Price decreases with mileage across all fuel types. Diesel cars
retain higher value, while petrol and hybrid/CNG cars are mostly in
lower price ranges.
# Building a linear relationship model
# Convert categorical variables
usedCars$FuelType <- as.factor(usedCars$FuelType)
usedCars$Transmission <- as.factor(usedCars$Transmission)
usedCars$Owner <- as.factor(usedCars$Owner)
usedCars$Brand <- as.factor(usedCars$Brand)
# TRAIN-TEST SPLIT (70–30)
set.seed(123)
train_index <- sample(1:nrow(usedCars), 0.7 * nrow(usedCars))

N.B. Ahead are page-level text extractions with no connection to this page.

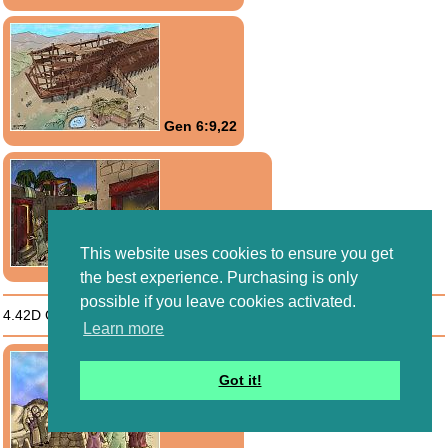
Gen 6:9,22
This website uses cookies to ensure you get
Exo 12:1-13:16
the best experience. Purchasing is only
possible if you leave cookies activated.
4.42D God expresses His will through
Moral Limits
Learn more
Got it!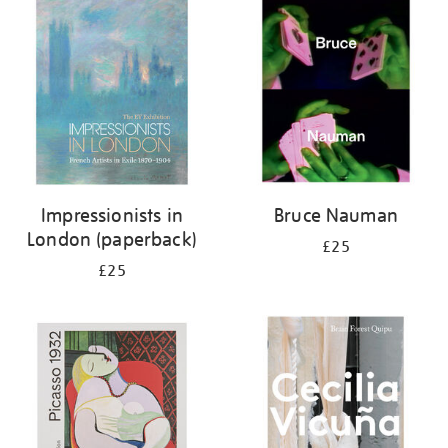
your
results
by:
Impressionists in
Bruce Nauman
London (paperback)
£25
£25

train <- usedCars[train_index, ]
test <- usedCars[-train_index, ]
model <- lm(AskPrice ~ Age + kmDriven + FuelType + Transmission + Owner, data=train)
summary(model)
##
## Call:
## lm(formula = AskPrice ~ Age + kmDriven + FuelType + Transmission +
## Owner, data = train)
##
## Residuals:
## Min 1Q Median 3Q Max
## -2153555 -506765 -169664 214052 12981638
##
## Coefficients:
## Estimate Std. Error t value Pr(>|t|)
## (Intercept) 2.773e+06 3.738e+04 74.19 <2e-16 ***
## Age -7.389e+04 3.486e+03 -21.20 <2e-16 ***
## kmDriven -6.526e+00 4.650e-01 -14.03 <2e-16 ***
## FuelTypeHybrid -8.725e+05 3.679e+04 -23.71 <2e-16 ***
## FuelTypeHybrid/Cng -8.813e+05 3.727e+04 -23.64 <2e-16 ***
## FuelTypePetrol -6.483e+05 2.848e+04 -22.76 <2e-16 ***
## TransmissionManual -6.918e+05 2.298e+04 -30.11 <2e-16 ***
## OwnerSecond -4.969e+03 2.490e+04 -0.20 0.842
## ---
## Signif. codes: 0 '***' 0.001 '**' 0.01 '*' 0.05 '.' 0.1 ' ' 1
##
## Residual standard error: 1082000 on 9127 degrees of freedom
## Multiple R-squared: 0.2806, Adjusted R-squared: 0.28
## F-statistic: 508.5 on 7 and 9127 DF, p-value: < 2.2e-16
The model shows that age, mileage, fuel type, and transmission
significantly influence price. However, the model explains only ~28% of
variation, indicating limited predictive power.
pred <- predict(model, newdata=test)
The Random Forest model captures non-linear relationships and
improves prediction accuracy, explaining ~74% of variation in
prices.
importance(rf_model)
## IncNodePurity
## Age 3.194804e+14
## kmDriven 1.109744e+14
## FuelType 1.573757e+14
## Transmission 9.263559e+13
## Owner 2.190703e+13
## Brand 4.397035e+14
varImpPlot(rf_model)

Brand, age, and mileage are the most important predictors of
price.
Final Conclusion: The analysis demonstrates that used car prices are
influenced by multiple factors, with age, mileage, brand, and fuel type
being the most significant. While linear regression provides basic
insights, Random Forest delivers superior predictive performance by
capturing complex relationships in the data.